Kala itu di Singosari tergambar adanya perlakuan diskriminatif di tengah kehidupan masyarakat. Hadirnya Islam yang dibawa Kiai Hamimuddin memberi dampak yang luar biasa terhadap budaya dan kebiasaan hidup yang mengakar kuat.
Agama Islam yang mengajarkan kesetaraan. Tidak membeda-bedakan derajat manusia. Menjunjung tinggi toleransi, saling menghormati dan menghargai.

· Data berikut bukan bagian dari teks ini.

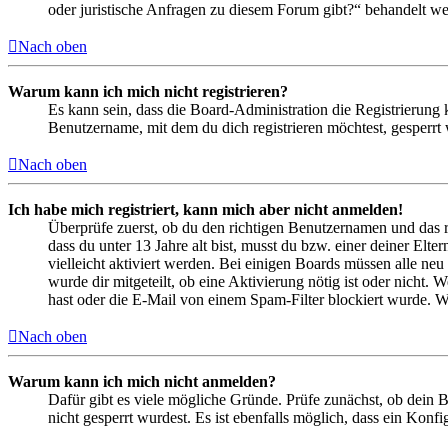
oder juristische Anfragen zu diesem Forum gibt?“ behandelt w
Nach oben
Warum kann ich mich nicht registrieren?
Es kann sein, dass die Board-Administration die Registrierung
Benutzername, mit dem du dich registrieren möchtest, gesperrt
Nach oben
Ich habe mich registriert, kann mich aber nicht anmelden!
Überprüfe zuerst, ob du den richtigen Benutzernamen und das 
dass du unter 13 Jahre alt bist, musst du bzw. einer deiner Elt
vielleicht aktiviert werden. Bei einigen Boards müssen alle neu
wurde dir mitgeteilt, ob eine Aktivierung nötig ist oder nicht
hast oder die E-Mail von einem Spam-Filter blockiert wurde. We
Nach oben
Warum kann ich mich nicht anmelden?
Dafür gibt es viele mögliche Gründe. Prüfe zunächst, ob dein 
nicht gesperrt wurdest. Es ist ebenfalls möglich, dass ein Konf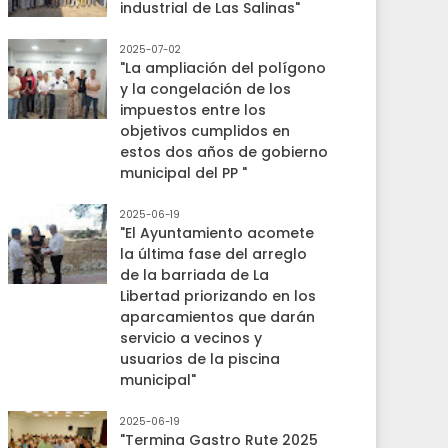
industrial de Las Salinas"
2025-07-02
"La ampliación del polígono
y la congelación de los
impuestos entre los
objetivos cumplidos en
estos dos años de gobierno
municipal del PP "
2025-06-19
"El Ayuntamiento acomete
la última fase del arreglo
de la barriada de La
Libertad priorizando en los
aparcamientos que darán
servicio a vecinos y
usuarios de la piscina
municipal"
2025-06-19
"Termina Gastro Rute 2025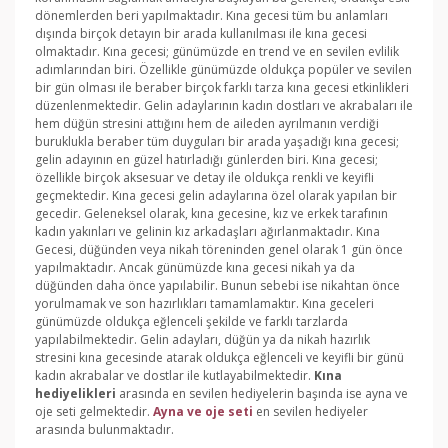
dönemlerden beri yapılmaktadır. Kına gecesi tüm bu anlamları
dışında birçok detayın bir arada kullanılması ile kına gecesi
olmaktadır. Kına gecesi; günümüzde en trend ve en sevilen evlilik
adımlarından biri. Özellikle günümüzde oldukça popüler ve sevilen
bir gün olması ile beraber birçok farklı tarza kına gecesi etkinlikleri
düzenlenmektedir. Gelin adaylarının kadın dostları ve akrabaları ile
hem düğün stresini attığını hem de aileden ayrılmanın verdiği
buruklukla beraber tüm duyguları bir arada yaşadığı kına gecesi;
gelin adayının en güzel hatırladığı günlerden biri. Kına gecesi;
özellikle birçok aksesuar ve detay ile oldukça renkli ve keyifli
geçmektedir. Kına gecesi gelin adaylarına özel olarak yapılan bir
gecedir. Geleneksel olarak, kına gecesine, kız ve erkek tarafının
kadın yakınları ve gelinin kız arkadaşları ağırlanmaktadır. Kına
Gecesi, düğünden veya nikah töreninden genel olarak 1 gün önce
yapılmaktadır. Ancak günümüzde kına gecesi nikah ya da
düğünden daha önce yapılabilir. Bunun sebebi ise nikahtan önce
yorulmamak ve son hazırlıkları tamamlamaktır. Kına geceleri
günümüzde oldukça eğlenceli şekilde ve farklı tarzlarda
yapılabilmektedir. Gelin adayları, düğün ya da nikah hazırlık
stresini kına gecesinde atarak oldukça eğlenceli ve keyifli bir günü
kadın akrabalar ve dostlar ile kutlayabilmektedir.
Kına
hediyelikleri
arasında en sevilen hediyelerin başında ise ayna ve
oje seti gelmektedir.
Ayna ve oje seti
en sevilen hediyeler
arasında bulunmaktadır.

“Islam mengajarkan bahwa semua manusia itu sama. Yang membedakan derajat mereka di sisi Allah, hanyalah ketakwaannya. Spirit itu yang diajarkan oleh Kiai Hamimuddin,” terang KH Moensif Nachrowi.
Nilai-nilai keadilan, kesetaraan, dan keharmonisan yang diajarkan Islam, membuat masyarakat Singosari tertarik. Sedikit demi sedikit penduduk mulai belajar agama yang menjunjung tinggi nilai kemanusiaan. Apalagi metode dan cara Kiai Hamimuddin mengajarkan Islam tetap mengindahkan budaya dan kearifan lokal. Bukan dengan cara frontal.
Sehingga masyarakat semakin tertarik dan mulai banyak yang memeluk agama yang dirisalahkan kepada Nabi Muhammad SAW ini. “Saya kira beliau (Kiai Hamimuddin) sendiri tidak mengira ajaran Islam diterima begitu cepat oleh masyarakat,” katanya.
Meski demikian, lanjut Moensif, hingga saat ini belum ada survei yang menerangkan secara pasti dari mana titik mula Islam tersebar di bagian selatan Pulau Jawa. Hanya saja kalau di daerah Malang, hampir bisa dipastikan bermula dari Bungkuk.
“Daratan pantai utara lebih dulu tersentuh Syiar Islam, dari wilayah Aceh hingga diteruskan oleh para Wali Songo. Di bagian selatan baru masuk abad 18, sedangkan bagian utara Islam masuk mulai pada abad ke-16,” tuturnya.
Yang jelas, jasa-jasa dan pengabdian Kiai Hamimuddin dan KH Mohammad Thohir tidak akan lekang oleh waktu. Meskipun jasad keduanya telah terkubur di sebelah barat Masjid At-Thohiriyah, Masjid Pondok Pesantren Miftahul Falah atau Pondok Bungkuk. Di komplek pesarean itu juga dua Menteri Agama RI, KH. Masykur dan Prof. Dr. KH. Tolchah Hasan dimakamkan . Bersama keluarga Pondok Bungkuk yang lainnya. (hud/van/bersambung).